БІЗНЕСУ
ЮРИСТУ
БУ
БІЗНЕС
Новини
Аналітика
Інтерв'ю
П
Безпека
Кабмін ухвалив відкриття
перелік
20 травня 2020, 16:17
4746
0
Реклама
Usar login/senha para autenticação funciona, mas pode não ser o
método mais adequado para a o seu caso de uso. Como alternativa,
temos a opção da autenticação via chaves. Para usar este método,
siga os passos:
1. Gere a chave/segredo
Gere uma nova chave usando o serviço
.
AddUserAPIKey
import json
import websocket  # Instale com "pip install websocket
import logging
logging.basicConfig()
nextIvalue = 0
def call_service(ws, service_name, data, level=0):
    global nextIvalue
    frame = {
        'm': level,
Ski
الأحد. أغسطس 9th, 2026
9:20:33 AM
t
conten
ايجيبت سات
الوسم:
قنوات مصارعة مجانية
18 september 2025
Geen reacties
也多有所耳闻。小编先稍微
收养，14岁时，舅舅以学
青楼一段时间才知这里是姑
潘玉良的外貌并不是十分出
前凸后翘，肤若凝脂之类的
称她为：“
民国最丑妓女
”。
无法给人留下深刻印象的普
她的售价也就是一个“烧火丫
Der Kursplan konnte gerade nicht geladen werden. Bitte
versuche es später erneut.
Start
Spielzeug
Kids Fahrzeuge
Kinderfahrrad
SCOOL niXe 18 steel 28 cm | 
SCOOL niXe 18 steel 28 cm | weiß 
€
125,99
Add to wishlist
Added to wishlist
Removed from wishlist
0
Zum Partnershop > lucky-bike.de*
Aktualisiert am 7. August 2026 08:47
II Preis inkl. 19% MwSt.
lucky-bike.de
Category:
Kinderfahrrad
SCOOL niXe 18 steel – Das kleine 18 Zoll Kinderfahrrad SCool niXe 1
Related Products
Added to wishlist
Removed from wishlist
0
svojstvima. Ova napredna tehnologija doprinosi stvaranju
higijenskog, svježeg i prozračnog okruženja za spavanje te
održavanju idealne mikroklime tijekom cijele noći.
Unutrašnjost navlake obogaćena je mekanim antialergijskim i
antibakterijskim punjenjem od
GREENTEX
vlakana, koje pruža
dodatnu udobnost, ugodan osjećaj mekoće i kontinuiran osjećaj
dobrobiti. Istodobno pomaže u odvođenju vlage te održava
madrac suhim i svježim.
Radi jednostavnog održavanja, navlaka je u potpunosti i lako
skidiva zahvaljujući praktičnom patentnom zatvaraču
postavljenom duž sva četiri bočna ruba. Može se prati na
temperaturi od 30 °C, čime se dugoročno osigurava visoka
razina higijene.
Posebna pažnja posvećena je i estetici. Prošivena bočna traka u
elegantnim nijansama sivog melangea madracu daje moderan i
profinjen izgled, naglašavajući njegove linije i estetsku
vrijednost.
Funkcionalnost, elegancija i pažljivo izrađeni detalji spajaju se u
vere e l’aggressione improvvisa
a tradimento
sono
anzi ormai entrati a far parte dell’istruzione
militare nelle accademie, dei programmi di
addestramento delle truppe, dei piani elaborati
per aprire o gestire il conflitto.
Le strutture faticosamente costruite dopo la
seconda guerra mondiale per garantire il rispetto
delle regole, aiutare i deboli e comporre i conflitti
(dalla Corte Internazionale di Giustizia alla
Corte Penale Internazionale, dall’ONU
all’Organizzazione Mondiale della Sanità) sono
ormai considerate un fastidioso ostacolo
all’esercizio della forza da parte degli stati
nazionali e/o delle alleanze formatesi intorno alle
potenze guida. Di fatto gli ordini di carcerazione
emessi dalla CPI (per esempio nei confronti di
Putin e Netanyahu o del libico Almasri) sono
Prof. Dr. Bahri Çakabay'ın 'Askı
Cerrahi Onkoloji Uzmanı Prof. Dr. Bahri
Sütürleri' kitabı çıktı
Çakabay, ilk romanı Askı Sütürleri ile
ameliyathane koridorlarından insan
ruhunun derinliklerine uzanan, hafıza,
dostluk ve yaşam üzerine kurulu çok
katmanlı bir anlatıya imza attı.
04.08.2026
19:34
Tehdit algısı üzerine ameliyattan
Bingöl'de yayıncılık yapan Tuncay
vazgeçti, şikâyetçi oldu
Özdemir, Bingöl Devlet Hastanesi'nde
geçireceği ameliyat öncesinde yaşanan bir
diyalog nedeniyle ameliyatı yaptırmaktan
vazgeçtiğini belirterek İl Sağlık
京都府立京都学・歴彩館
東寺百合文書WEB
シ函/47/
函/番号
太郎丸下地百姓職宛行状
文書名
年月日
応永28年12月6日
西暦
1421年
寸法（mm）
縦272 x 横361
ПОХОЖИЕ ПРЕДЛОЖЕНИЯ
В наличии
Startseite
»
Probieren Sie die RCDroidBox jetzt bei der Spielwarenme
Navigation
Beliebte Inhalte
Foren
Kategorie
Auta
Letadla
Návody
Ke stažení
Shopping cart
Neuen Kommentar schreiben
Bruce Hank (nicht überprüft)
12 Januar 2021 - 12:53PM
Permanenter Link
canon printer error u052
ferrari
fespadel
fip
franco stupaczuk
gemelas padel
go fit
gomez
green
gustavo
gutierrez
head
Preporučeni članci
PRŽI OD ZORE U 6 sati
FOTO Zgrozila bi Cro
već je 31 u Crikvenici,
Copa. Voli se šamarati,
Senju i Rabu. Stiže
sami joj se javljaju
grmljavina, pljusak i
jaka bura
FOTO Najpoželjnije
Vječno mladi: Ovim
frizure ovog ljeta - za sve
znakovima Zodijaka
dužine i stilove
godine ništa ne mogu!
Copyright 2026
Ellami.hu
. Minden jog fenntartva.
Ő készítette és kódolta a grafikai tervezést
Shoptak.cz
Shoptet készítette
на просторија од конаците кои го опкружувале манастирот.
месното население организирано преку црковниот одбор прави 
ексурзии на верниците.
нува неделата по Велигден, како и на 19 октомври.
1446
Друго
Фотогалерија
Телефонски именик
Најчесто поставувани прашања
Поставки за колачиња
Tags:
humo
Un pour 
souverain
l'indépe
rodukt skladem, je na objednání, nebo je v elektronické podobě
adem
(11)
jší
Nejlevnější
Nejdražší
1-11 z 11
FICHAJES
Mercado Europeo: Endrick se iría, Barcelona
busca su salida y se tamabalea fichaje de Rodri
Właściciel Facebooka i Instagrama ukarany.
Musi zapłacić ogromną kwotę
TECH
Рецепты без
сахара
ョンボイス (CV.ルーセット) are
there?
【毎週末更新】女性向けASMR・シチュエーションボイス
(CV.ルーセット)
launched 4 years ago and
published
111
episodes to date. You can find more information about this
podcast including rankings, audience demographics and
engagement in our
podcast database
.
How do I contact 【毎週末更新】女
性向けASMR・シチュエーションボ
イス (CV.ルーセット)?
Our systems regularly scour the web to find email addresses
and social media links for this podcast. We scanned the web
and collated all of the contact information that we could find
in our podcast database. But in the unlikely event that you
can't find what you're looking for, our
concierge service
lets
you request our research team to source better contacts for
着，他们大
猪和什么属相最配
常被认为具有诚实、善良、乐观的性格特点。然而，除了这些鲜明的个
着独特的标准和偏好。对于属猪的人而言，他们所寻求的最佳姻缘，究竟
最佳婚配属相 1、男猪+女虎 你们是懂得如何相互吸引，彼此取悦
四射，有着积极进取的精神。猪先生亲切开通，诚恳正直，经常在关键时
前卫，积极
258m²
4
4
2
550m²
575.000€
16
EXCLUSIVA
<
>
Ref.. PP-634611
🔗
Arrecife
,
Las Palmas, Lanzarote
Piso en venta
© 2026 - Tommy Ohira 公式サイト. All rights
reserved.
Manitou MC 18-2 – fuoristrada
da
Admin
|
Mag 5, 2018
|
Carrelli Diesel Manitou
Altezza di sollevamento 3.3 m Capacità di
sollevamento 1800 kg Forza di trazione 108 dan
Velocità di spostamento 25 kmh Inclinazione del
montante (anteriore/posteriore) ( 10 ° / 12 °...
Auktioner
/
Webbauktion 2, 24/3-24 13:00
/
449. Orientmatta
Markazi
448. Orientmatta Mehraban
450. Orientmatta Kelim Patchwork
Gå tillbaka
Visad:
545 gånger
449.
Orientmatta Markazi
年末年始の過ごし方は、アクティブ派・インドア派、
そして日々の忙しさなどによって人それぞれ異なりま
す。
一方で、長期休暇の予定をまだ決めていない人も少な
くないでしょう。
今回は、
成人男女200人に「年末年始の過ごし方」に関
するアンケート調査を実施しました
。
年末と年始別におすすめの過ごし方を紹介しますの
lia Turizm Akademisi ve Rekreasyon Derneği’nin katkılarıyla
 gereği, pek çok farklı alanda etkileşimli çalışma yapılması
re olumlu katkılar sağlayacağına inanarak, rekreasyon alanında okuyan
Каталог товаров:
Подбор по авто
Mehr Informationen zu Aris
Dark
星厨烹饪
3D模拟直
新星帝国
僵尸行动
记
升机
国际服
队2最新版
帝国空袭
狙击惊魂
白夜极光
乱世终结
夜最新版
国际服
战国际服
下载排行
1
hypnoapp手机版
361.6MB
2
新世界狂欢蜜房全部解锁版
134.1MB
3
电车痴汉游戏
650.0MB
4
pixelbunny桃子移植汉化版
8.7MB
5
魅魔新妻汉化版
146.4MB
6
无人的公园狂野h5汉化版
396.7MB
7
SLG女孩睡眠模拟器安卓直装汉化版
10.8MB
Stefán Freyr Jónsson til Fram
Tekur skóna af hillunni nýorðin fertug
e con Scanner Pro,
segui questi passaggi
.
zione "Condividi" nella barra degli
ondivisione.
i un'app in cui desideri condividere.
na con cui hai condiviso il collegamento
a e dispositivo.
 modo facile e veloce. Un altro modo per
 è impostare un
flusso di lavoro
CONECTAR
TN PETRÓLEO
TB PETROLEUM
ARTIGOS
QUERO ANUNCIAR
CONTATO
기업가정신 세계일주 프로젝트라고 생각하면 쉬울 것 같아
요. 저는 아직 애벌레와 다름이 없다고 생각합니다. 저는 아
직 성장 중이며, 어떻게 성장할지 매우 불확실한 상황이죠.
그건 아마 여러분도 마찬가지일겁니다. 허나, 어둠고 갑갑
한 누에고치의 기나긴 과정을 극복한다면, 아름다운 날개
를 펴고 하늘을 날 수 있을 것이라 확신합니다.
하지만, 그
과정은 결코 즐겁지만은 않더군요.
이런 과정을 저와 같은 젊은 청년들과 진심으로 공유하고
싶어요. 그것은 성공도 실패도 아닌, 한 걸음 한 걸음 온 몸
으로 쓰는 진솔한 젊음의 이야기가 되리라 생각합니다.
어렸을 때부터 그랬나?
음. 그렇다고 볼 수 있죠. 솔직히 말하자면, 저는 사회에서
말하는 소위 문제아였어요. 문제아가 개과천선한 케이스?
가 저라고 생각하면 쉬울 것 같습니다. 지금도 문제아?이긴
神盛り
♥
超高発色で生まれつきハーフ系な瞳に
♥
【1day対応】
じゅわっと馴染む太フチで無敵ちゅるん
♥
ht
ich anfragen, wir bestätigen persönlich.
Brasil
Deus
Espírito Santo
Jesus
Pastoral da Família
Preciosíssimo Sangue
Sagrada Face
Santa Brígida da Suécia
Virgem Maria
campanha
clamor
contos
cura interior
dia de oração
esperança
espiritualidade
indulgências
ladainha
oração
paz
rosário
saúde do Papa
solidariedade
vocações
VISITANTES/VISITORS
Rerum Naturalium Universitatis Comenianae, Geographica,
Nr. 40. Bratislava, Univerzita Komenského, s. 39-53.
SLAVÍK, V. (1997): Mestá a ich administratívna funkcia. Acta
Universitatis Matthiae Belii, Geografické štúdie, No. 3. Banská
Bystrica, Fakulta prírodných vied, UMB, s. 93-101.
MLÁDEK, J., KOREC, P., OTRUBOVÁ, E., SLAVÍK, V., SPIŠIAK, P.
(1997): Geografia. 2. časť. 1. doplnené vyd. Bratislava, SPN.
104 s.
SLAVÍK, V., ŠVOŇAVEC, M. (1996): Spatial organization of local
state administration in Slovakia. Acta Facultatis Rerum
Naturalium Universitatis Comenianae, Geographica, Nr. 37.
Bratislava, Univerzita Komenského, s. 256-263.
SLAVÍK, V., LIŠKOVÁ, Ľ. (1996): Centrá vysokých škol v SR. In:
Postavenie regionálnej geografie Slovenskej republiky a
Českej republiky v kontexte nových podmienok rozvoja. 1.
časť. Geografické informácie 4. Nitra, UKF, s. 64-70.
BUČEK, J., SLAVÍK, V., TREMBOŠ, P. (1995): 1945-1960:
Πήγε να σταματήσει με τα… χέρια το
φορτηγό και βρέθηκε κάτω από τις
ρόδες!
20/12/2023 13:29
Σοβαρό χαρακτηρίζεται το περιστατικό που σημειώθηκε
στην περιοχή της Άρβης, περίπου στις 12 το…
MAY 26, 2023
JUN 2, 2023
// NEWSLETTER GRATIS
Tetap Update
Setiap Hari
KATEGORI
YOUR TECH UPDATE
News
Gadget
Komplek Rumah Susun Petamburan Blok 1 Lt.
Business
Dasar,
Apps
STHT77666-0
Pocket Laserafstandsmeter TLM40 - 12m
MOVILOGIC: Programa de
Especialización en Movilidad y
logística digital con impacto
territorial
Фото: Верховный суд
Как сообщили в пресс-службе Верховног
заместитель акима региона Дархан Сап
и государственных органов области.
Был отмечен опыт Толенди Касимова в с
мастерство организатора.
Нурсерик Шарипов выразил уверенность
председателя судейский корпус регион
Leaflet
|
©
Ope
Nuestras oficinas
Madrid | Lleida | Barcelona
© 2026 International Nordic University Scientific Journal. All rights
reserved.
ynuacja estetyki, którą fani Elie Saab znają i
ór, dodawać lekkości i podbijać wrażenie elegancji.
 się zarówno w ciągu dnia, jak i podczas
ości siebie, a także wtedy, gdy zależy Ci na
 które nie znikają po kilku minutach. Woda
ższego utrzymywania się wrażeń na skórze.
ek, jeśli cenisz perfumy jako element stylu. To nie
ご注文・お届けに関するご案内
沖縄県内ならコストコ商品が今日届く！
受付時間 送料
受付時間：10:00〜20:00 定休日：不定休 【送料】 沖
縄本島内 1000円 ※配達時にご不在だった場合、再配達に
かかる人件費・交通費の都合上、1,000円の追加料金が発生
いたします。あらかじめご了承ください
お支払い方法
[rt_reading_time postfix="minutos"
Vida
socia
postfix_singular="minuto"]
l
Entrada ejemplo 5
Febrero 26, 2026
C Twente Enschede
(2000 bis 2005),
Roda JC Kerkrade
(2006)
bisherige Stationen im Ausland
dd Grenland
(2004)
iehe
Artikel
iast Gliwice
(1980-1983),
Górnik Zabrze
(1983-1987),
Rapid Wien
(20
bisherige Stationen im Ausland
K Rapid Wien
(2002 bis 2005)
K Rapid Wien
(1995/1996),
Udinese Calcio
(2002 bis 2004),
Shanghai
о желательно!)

* * * * *

For the word "republiky", tally the lines of the listing that include it and give the number alone.

2